Authors Fabian Schiebel , Florian Sattler , Philipp Dominik Schubert , Sven Apel , Eric Bodden

Fabian Schiebel
  • Fraunhofer Institute for Mechatronic Systems Design IEM, Paderborn, Germany
Florian Sattler
  • Saarland University, Saarland Informatics Campus, Saarbrücken, Germany
Philipp Dominik Schubert
  • Heinz Nixdorf Institute, Paderborn, Germany
Sven Apel
  • Saarland University, Saarland Informatics Campus, Saarbrücken, Germany
Eric Bodden
  • Paderborn University, Department of Computer Science, Heinz Nixdorf Institute, Germany
  • Fraunhofer IEM, Paderborn, Germany

Fabian Schiebel, Florian Sattler, Philipp Dominik Schubert, Sven Apel, and Eric Bodden.

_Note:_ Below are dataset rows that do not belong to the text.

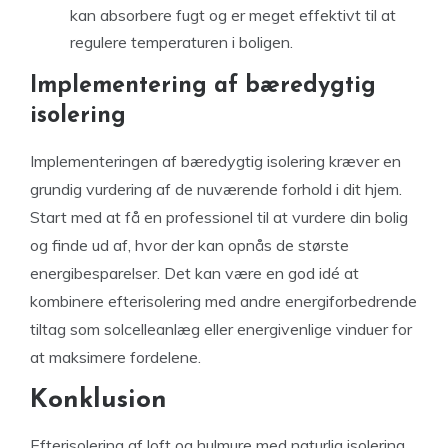
kan absorbere fugt og er meget effektivt til at
regulere temperaturen i boligen.
Implementering af bæredygtig
isolering
Implementeringen af bæredygtig isolering kræver en
grundig vurdering af de nuværende forhold i dit hjem.
Start med at få en professionel til at vurdere din bolig
og finde ud af, hvor der kan opnås de største
energibesparelser. Det kan være en god idé at
kombinere efterisolering med andre energiforbedrende
tiltag som solcelleanlæg eller energivenlige vinduer for
at maksimere fordelene.
Konklusion
Efterisolering af loft og hulmure med naturlig isolering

Scaling Interprocedural Static Data-Flow Analysis to Large C/C++ Applications: An Experience Report. In 38th European Conference on Object-Oriented Programming (ECOOP 2024). Leibniz International Proceedings in Informatics (LIPIcs), Volume 313, pp. 36:1-36:28, Schloss Dagstuhl – Leibniz-Zentrum für Informatik (2024)


Interprocedural data-flow analysis is important for computing precise information on whole programs. In theory, the popular algorithmic framework interprocedural distributive environments (IDE) provides a tool to solve distributive interprocedural data-flow problems efficiently. Yet, unfortunately, available state-of-the-art implementations of the IDE framework start to run into scalability issues for programs with several thousands of lines of code, depending on the static analysis domain. Since the IDE framework is a basic building block for many static program analyses, this presents a serious limitation. In this paper, we report on our experience with making the IDE algorithm scale to C/C++ applications with up to 500 000 lines of code. We analyze the IDE algorithm and its state-of-the-art implementations to identify their weaknesses related to scalability at both a conceptual and implementation level. Based on this analysis, we propose several optimizations to overcome these weaknesses, aiming at a sweet spot between reducing running time and memory consumption. As a result, we provide an improved IDE solver that implements our optimizations within the PhASAR static analysis framework. Our evaluation on real-world C/C++ applications shows that applying the optimizations speeds up the analysis on average by up to 7×, while also reducing memory consumption by 7× on average as well. For the first time, these optimizations allow us to analyze programs with several hundreds of thousands of lines of LLVM-IR code in reasonable time and space.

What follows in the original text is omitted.